No, Bertinotti! Ha perso una certa concezione di sinistra, di giustizia, di emancipazione. Quale? Quella verticistica. In azienda si chiama Piramide (in alto il Comando, in basso l'Esecuzione, e pedalare): non funziona più, come le imprese ben sanno, meglio negli Usa che in Europa. Solo la politica, ovunque, non se ne è accorta. È il nostro problema.

Ha perso la storica (e meritoria) cultura del leader, cantata dal geniale economista Joseph Schumpeter (1883 – 1950), che ha posto al centro l’imprenditore e l’innovazione, il capitalista e il suo genio o demone. Chi ne è stato il prototipo? Il Ford della Buick nera per tutti gli americani. La piramide del comando per un po’ ha funzionato, e poi ha colorato di rosso sangue il '900. Ha fatto uscire il meglio da imprenditori e Istituzioni occidentali; ha affascinato, con l’aura scientifica del Taylorismo, la sinistra marxista (meno la riformista, per nulla quella fabiana) e informa l’economia e la politica di Russia, Cina e India.

Ma, ho fiducia: le grandi culture (occidentale e di questi Paesi) sotto sotto cercano e troveranno rimedi, alternative non violente al fordismo sociale (al patriarcato) e anche a quello politico (all’autoritarismo). Su cosa può essere utile riflettere? Sul Rischio, il lato in ombra (ineliminabile) del foglio delle Possibilità. Richiede l’aggancio alla Giusta misura o Giusto mezzo: appartiene a tutte le culture umane e l’abbiamo smarrita. Il Rischio infatti è una probabilità e pretende limiti, saggezza, misura. Insegna a guardare avanti e agli Small data, non indietro, ai Big data. Senza misura è un Pericolo (una decisione opaca, tracotante, smisurata), o un Cigno nero, incredibile, impossibile. Nel Rischio (misurato) troveremo sostenibilità e salvezza.

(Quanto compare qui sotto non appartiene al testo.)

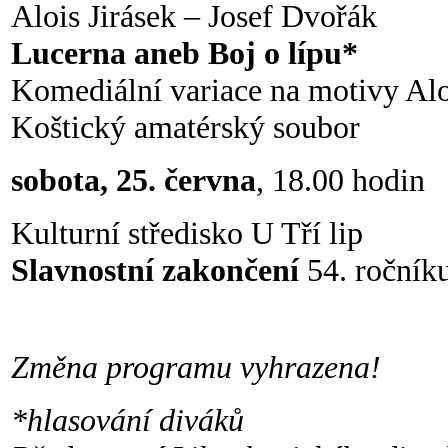
Alois Jirásek – Josef Dvořák
Lucerna aneb Boj o lípu*
Komediální variace na motivy Aloi
Koštický amatérský soubor
sobota, 25. června
, 18.00 hodin
Kulturní středisko U Tří lip
Slavnostní zakončení
54. ročník
Změna programu vyhrazena!
*hlasování diváků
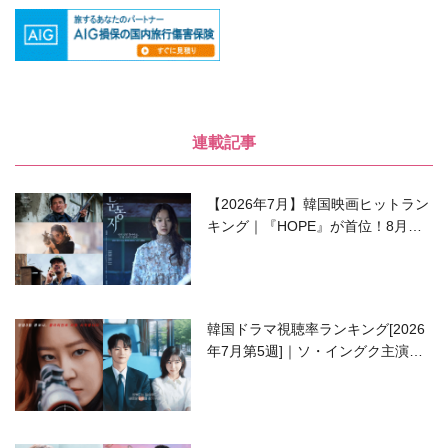
連載記事
【2026年7月】韓国映画ヒットラン
キング｜『HOPE』が首位！8月公
開の注目作は？
韓国ドラマ視聴率ランキング[2026
年7月第5週]｜ソ・イングク主演の
ラブコメがついに最終回！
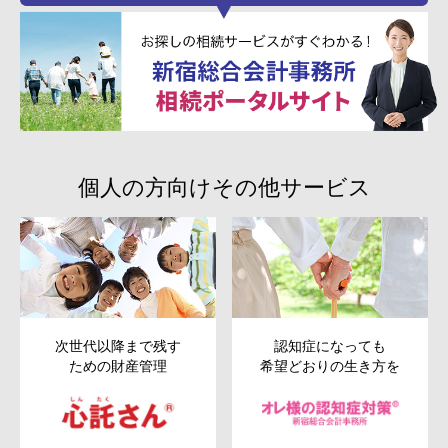
個人の方向けその他サービス
次世代以降まで残す
認知症になっても
ための財産管理
希望どおりの生き方を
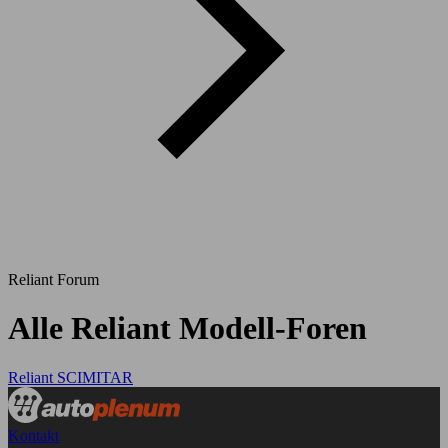
Reliant Forum
Alle Reliant Modell-Foren
Reliant SCIMITAR
Kontakt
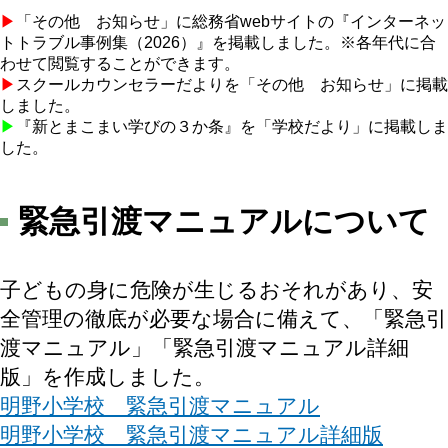
▶
「その他 お知らせ」に総務省webサイトの『インターネッ
トトラブル事例集（2026）』を掲載しました。※各年代に合
わせて閲覧することができます。
▶
スクールカウンセラーだよりを「その他 お知らせ」に掲載
しました。
▶
『新とまこまい学びの３か条』を「学校だより」に掲載しま
した。
緊急引渡マニュアルについて
子どもの身に危険が生じるおそれがあり、安
全管理の徹底が必要な場合に備えて、「緊急引
渡マニュアル」「緊急引渡マニュアル詳細
版」を作成しました。
明野小学校 緊急引渡マニュアル
明野小学校 緊急引渡マニュアル詳細版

Per inciso: il Rischio mostra il limite di Schumpeter (e della cultura liberale). Lo pensava aspetto secondario, separato, del fare impresa, gestibile con accantonamenti finanziari, neanche con l’assicurazione, cioè con un trasferimento, che implica valutazioni, misure.

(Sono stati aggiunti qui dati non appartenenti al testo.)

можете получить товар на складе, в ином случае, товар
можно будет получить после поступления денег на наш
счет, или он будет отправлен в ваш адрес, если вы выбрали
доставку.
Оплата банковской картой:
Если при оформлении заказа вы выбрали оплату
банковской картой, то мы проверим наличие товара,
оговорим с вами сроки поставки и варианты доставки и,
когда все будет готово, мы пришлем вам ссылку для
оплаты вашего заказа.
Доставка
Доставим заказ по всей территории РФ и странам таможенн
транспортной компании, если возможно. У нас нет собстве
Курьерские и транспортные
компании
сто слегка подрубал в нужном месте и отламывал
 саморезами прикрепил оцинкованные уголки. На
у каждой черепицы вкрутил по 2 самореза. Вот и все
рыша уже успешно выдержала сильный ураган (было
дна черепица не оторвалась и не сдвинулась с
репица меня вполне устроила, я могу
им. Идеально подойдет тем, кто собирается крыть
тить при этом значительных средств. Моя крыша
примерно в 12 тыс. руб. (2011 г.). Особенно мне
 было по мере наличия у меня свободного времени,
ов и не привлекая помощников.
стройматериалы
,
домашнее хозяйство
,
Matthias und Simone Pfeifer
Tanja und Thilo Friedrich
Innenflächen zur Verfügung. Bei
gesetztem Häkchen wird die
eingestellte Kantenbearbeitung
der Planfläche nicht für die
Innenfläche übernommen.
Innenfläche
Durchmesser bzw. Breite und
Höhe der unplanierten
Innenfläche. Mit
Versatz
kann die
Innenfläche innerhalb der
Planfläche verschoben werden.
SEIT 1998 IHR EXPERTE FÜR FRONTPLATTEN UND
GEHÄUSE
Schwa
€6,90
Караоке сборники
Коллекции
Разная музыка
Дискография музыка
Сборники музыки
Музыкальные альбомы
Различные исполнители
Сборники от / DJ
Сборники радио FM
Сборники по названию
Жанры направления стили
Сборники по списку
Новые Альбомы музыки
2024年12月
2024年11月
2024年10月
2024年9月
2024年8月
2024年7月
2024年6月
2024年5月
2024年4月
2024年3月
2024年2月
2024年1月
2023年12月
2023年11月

Ora, torniamo a Bertinotti: affonda D’Alema (“premier per fare la guerra” della Nato in Croazia, nel 1999) e salva il sindacalista Cgil Luciano Lama che nel 1980 rispetta i quadri Fiat (“lavoratori come voi”), riconosce la fase (“abbiamo perso”) e accetta la mediazione del duro Fiat Cesare Romiti. Il 1980 è l’anno drammatico in cui i minatori inglesi si piegano ai licenziamenti e tornano al lavoro. Così “terminò la storia della sinistra”.

Non si chiede a cosa si sia ridotta la pratica dei partiti. Dico: a tattiche esasperanti di soggetti che poi si perdono nei talk show; alleanze, sondaggi, posti di potere e colpi bassi. Diceva dei partiti Gaetano Salvemini (1873 – 1957; storico socialista antifascista): “Fare raccomandazioni e procurare voti”. E oggi Aldo Grasso in prima pagina dello stesso Corriere: il politico invidia la competenza, per esempio di Draghi. Grasso, al solito, fa centro: la vecchia politica è vuota di competenze e strapiena di ideologie stantie, sogni, ambizioni e gestione di potere, a prescindere.

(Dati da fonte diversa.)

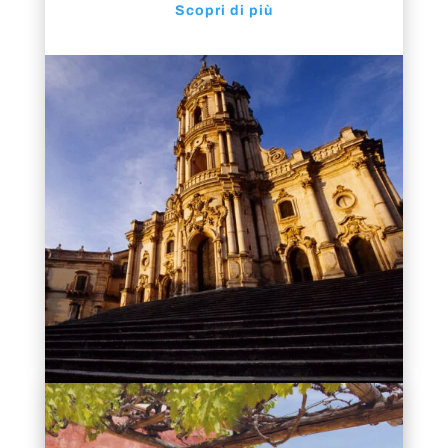
Scopri di più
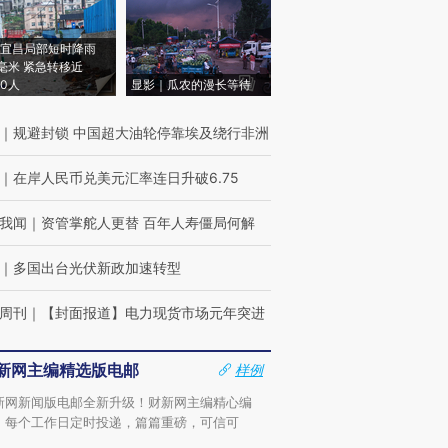
宜昌局部短时降雨
8毫米 紧急转移近
00人
显影｜瓜农的漫长等待
｜
规避封锁 中国超大油轮停靠埃及绕行非洲
｜
在岸人民币兑美元汇率连日升破6.75
我闻
｜
资管掌舵人更替 百年人寿僵局何解
｜
多国出台光伏新政加速转型
周刊
｜
【封面报道】电力现货市场元年突进
新网主编精选版电邮
样例
新网新闻版电邮全新升级！财新网主编精心编
，每个工作日定时投递，篇篇重磅，可信可
。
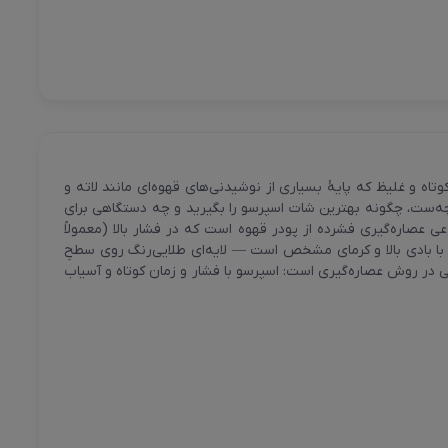
ه و غلیظ که پایهٔ بسیاری از نوشیدنی‌های قهوه‌ای مانند لاته و
چه‌ست، چگونه بهترین شات اسپرسو را بگیرید و چه دستگاهی برای
اره‌گیری فشرده از پودر قهوه است که در فشار بالا (معمولاً
 می‌شود. نتیجه، یک شات کوچک با بادی بالا و کرمای مشخص است — لایه‌ای طلایی‌رنگ روی سطحِ
 در روش عصاره‌گیری است: اسپرسو با فشار و زمان کوتاه و آسیاب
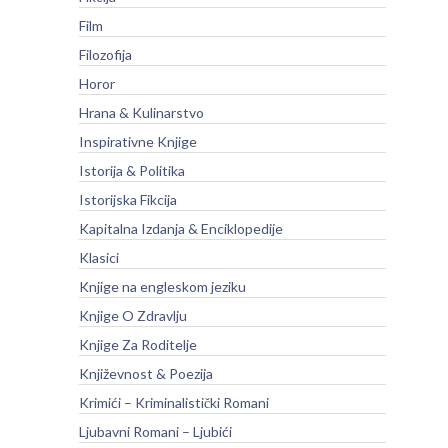
Film
Filozofija
Horor
Hrana & Kulinarstvo
Inspirativne Knjige
Istorija & Politika
Istorijska Fikcija
Kapitalna Izdanja & Enciklopedije
Klasici
Knjige na engleskom jeziku
Knjige O Zdravlju
Knjige Za Roditelje
Književnost & Poezija
Krimići – Kriminalistički Romani
Ljubavni Romani – Ljubići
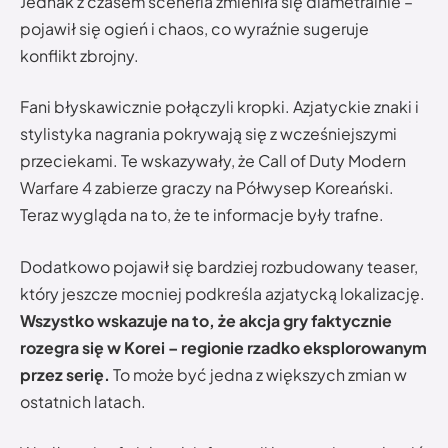
Jednak z czasem sceneria zmieniła się diametralnie –
pojawił się ogień i chaos, co wyraźnie sugeruje
konflikt zbrojny.
Fani błyskawicznie połączyli kropki. Azjatyckie znaki i
stylistyka nagrania pokrywają się z wcześniejszymi
przeciekami. Te wskazywały, że Call of Duty Modern
Warfare 4 zabierze graczy na Półwysep Koreański.
Teraz wygląda na to, że te informacje były trafne.
Dodatkowo pojawił się bardziej rozbudowany teaser,
który jeszcze mocniej podkreśla azjatycką lokalizację.
Wszystko wskazuje na to, że akcja gry faktycznie
rozegra się w Korei – regionie rzadko eksplorowanym
przez serię.
To może być jedna z większych zmian w
ostatnich latach.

E, di questo, la sinistra dei leader non ha mai discusso, come non ha mai discusso del “metodo democratico” di vita interna dei partiti preteso dalla Costituzione – art. 49 (ne affonderebbe una gran parte). Temi chiave che fanno riflettere: come cambiare i rapporti di potere e quelli sociali reali? Un comunista come Bruno Trentin (segretario Cgil ‘88 – ‘94) lo dice apertamente nei suoi sofferti diari, che la coraggiosa moglie Marcelle Padovani ha reso pubblici: “la libertà viene prima”; conta partecipare ed essere liberi (ecco la Democrazia!), mentre per i comunisti, e un po’ anche per socialisti e democristiani, contava il potere, nella ingenua convinzione che poi sarebbe cambiato tutto; miravano al potere, sia come partiti (macchine di scopo) sia come persone. Conclusione: erano partiti solo formalmente democratici; come il fordismo, la piramide. Al mutare dei tempi, si rivelano sempre meno adeguati allo scopo. Così i loro epigoni.

Una prova? Il Fondo sindacale dello 0,5% delle buste paga, proposto dalla Cisl nei primi anni ’80 e cassato dagli apparati di Pci e Cgil. Oggi sarebbe una potenza finanziaria. Ed è ancora una buona idea. Darebbe gambe alle forme di partecipazione responsabile, a Rischio, riproposte quest’anno dalla Cisl che da sempre – dal 1977 con Pierre Carniti – invita a “osare più Democrazia”.

La partecipazione però oggi sembra interessare più la destra. Bella sfida, il cui punto chiave è se possa bastare chiedere che la ricchezza sia distribuita (è il lato di sinistra della cultura centralista) o se sia giusto e cuore della vera emancipazione non tanto distribuire risorse quanto crearle, contribuire, secondo capacità. Che creare ed essere soddisfatti nelle differenze sia giustizia. Così come – a fronte della frammentazione del lavoro, fino alla “gig economy” (i lavoretti) – se sia giusto irrigidire il sistema (puntare sulle tutele: l’uguaglianza per via di assistenza) o se non sia più giusto puntare sulla libertà, l’attivazione, ovvero sulla formazione e l’accompagnamento per crescere nel lavoro, contribuirvi ed esserne soddisfatto, magari cambiando lavoro. Ferme le tutele per gli ultimi, che anzi devono rafforzarsi e fare sistema, legandosi all’impegno personale e sociale.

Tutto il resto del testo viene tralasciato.